Immersive productions, relocations and foundation building defined Vegas arts in 2019

Super Summer Theatre’s “Death Is a Drag” (left) and “Dear Evan Hansen” at the Smith Center
Photo: Miranda Alam and Matthew Murphy / Courtesy

This year, Las Vegas visual, literary, theatrical and performing arts scenes took several decisive steps forward. Here are just a few of the year's highlights.

Local Theater

The Las Vegas theater community had a "glow up" in 2019, making big steps to grow and mature. Long-roving company Poor Richard's Players began performing in its own permanent location, the Playhouse on south Decatur Boulevard. A Public Fit thoroughly renovated its Downtown venue, the Usual Place. Experimental Theatre the Lab LV announced its first full season and delivered several exceptional productions, including the tour de force boxing drama The Royale. Cockroach Theatre positioned itself for further respectability by changing its name to Vegas Theatre Company (the Cockroach name is now reserved for edgier stuff). Similarly, Sin City Opera became Vegas City Opera.

Super Summer Theatre officially expanded its winter programming with its In City Series. Majestic Repertory Theatre continued to expand its immersive theater offerings, becoming Las Vegas' first immersive event agency; in addition to its regular season, Majestic staged interactive experiences for Cirque du Soleil, Jack Daniel's, the Golden Tiki and more. Vegas Theater Hub continued its mission of educating and hosting a sharp new wave of improvisational performers. And finally, staunch scene supporter Eat More Art! Vegas received congressional recognition for its service to the arts community. Bravo!

Visual Arts

Block 17

Three celebrity artists made a big splash this year with visiting exhibitions: Tim Burton brought his playful Lost Vegas to the Neon Museum, an unofficial Banksy show landed at the Fashion Show Mall and a 2018 holdover, Yayoi Kusama, drew crowds to the Bellagio Gallery of Fine Art to cram into one of her Infinity Rooms, if only for a few Instagram-friendly seconds. (The BGFA also hosted two more winning shows by Japanese artists: Yasuaki Onishi's Permeating Landscape and the Material Existence group show.)

The increasingly beer-centric Arts District nevertheless made news for several arts-related endeavors, chief among them an anti-ICE mural by Recycled Propaganda, the neighborhood departure of Clay Arts Vegas and a new gallery space for Priscilla Fowler. A new arts hub grew in Commercial Center's New Orleans Square plaza, as Hiptazmic Studio, Random Alchemy and others relocated there alongside Nancy Good's Core Contemporary. UNLV's Barrick Museum and assorted galleries delivered one thought-provoking blockbuster show after another, including group effort Block 17, LA import Axis Mundo and Justin Favela and Ramiro Gomez's Sorry for the Mess. And organizers Brent Holmes, Checko Salgado, Sierra Slentz and Joel Spencer were joined by Su Limbert, Heidi Rider, Mikayla Whitmore and others in creating an original desert art exhibition, the Bullfrog Biennal in Beatty.

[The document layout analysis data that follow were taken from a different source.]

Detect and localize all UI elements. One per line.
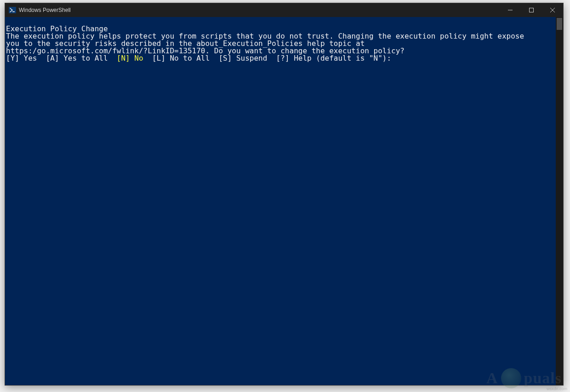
prompt-line: [Y] Yes [A] Yes to All [N] No [L] No to … bbox=[6, 54, 391, 62]
scrollbar-thumb[interactable] bbox=[557, 18, 562, 30]
prompt-post: [L] No to All [S] Suspend [?] Help (defa… bbox=[143, 54, 391, 62]
minimize-button[interactable] bbox=[500, 3, 521, 17]
powershell-window: Windows PowerShell Execution Policy Chan… bbox=[5, 3, 564, 386]
prompt-default-option: [N] No bbox=[117, 54, 143, 62]
close-button[interactable] bbox=[542, 3, 563, 17]
titlebar[interactable]: Windows PowerShell bbox=[5, 3, 563, 17]
source-label: wsxdn.com bbox=[547, 386, 567, 391]
powershell-icon bbox=[9, 6, 16, 14]
window-controls bbox=[500, 3, 563, 17]
vertical-scrollbar[interactable] bbox=[556, 17, 563, 385]
svg-rect-3 bbox=[530, 8, 534, 12]
window-title: Windows PowerShell bbox=[19, 7, 71, 13]
terminal-output[interactable]: Execution Policy Change The execution po… bbox=[5, 17, 563, 385]
maximize-button[interactable] bbox=[521, 3, 542, 17]
prompt-pre: [Y] Yes [A] Yes to All bbox=[6, 54, 117, 62]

Performing and Literary Arts

It was a big year for Nevada Ballet Theatre, which began its 35th year in the Valley by honoring Rita Moreno, that rare EGOT (Emmy/Grammy/Oscar/Tony) phenomenon of the stage and screen. The spring production of Alice in Wonderland was a highlight, bringing Lewis Carroll's madcap tale to life with traditional ballet, modern and hip-hop. The Smith Center's Broadway series started the year with hot-ticket Dear Evan Hansen; audience favorite Wicked returned later in 2019. Meanwhile, the Las Vegas Philharmonic saved some surprises for the fall with its Very Vegas Showcase, a collaboration with Keith Thompson's Composers Showcase at Cabaret Jazz. It was an evening of original music, Rat Pack favorites and vocal performances by some of the city's most talented musicians.

Speaking of local talent, Mondays Dark celebrated a milestone in December: $1 million for charity raised over six years of performances. On the literary side, the Believer Festival celebrated its third year, and Believer-sponsored author readings and events found a new home at the Lucy, a multipurpose culture hub that also houses a greatly improved Writer's Block bookshop. And UNLV's Barrick Lecture Series brought such luminaries as Ryan Coogler and Annie Leibowitz to share their experiences.